Similarly, substance abuse is often precipitated and perpetuated by relationships. Many patients grew up in homes with substance-abusing family members, and substance use may be an attempt to gain acceptance by others (Miller, Downs, & Testa, 1993) and manage interpersonal conflict (Marlatt & Gordon, 1985). As Trotter (1992) has noted, patients with PTSD and substance abuse are often much more concerned with interpersonal issues than with issues of autonomy (e.g., work functioning), which may represent a later developmental step.

Thus the interpersonal topics of the treatment seek to help patients maximize the presence of supportive people and let go of destructive people. There is an option to invite significant others to a session to help support patients’ recovery (in Getting Others to Support Your Recovery). Patients are encouraged to communicate honestly when it is safe to do so, but also to recognize that they can only change themselves at this point, and that trying to change others while in early recovery is not usually a productive focus.
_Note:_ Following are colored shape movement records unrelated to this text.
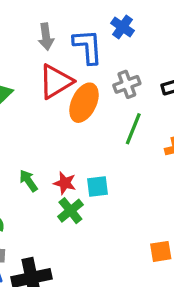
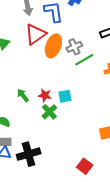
gray cross: (127, 84) -> (74, 47), moved
green line: (133, 129) -> (84, 60), turned 42

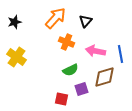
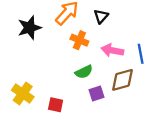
black star: (14, 22) -> (29, 28), moved, size x1.5
yellow cross: (16, 57) -> (23, 93), moved
red square: (62, 99) -> (56, 105), moved

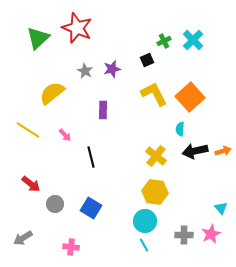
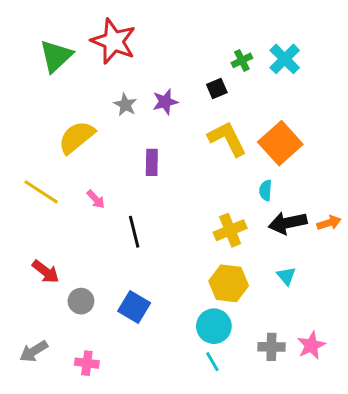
yellow cross: (156, 156) -> (230, 230), turned 30
cyan triangle: (221, 208) -> (286, 276), moved
pink cross: (71, 247) -> (87, 363), moved

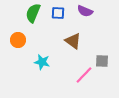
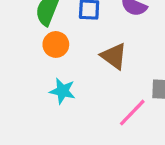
orange circle: (18, 40) -> (56, 44), moved

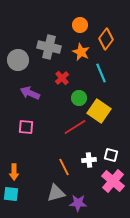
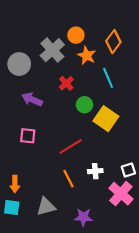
orange circle: (80, 25) -> (76, 35), moved
gray cross: (49, 47) -> (52, 50), turned 35
red line: (75, 127) -> (71, 146), moved
white square: (111, 155) -> (128, 170), moved, turned -32
gray triangle: (56, 193) -> (46, 206), moved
They are guided to explore parallels between their relationship with themselves and with others (e.g., it is common to have problems setting boundaries both internally within oneself and externally with others), and to
notice extreme relationship dynamics that reevoke trauma (e.g., overcompliance, enmeshment) and substance abuse (e.g., “friends” who keep offering substances).

The case management component arose from data in the Seeking Safety pilot study that showed many patients’ having received few treatment services prior to joining the program (Najavits et al., 1998e; Najavits, Dierberger, & Weiss, 1999a). This was the opposite of what had been expected, which was that they would be heavy utilizers of treatment. Some people with PTSD and substance abuse may indeed receive a lot of treatment, particularly if they are connected to a treatment system such as Department of Veterans Affairs (VA) services or inpatient hospitalization (e.g., Brown & Wolfe, 1994). In contrast, patients for our study were recruited via newspaper advertisements, which likely drew a different sample. Most required significant assistance in getting the care they needed (psychopharmacology, job counseling, housing, etc.). An extensive discussion of the rationale and methods for case management is provided in the topic Introduction to Treatment/Case Management. In short, it is assumed that psychological interventions can work only if patients have an adequate treatment base.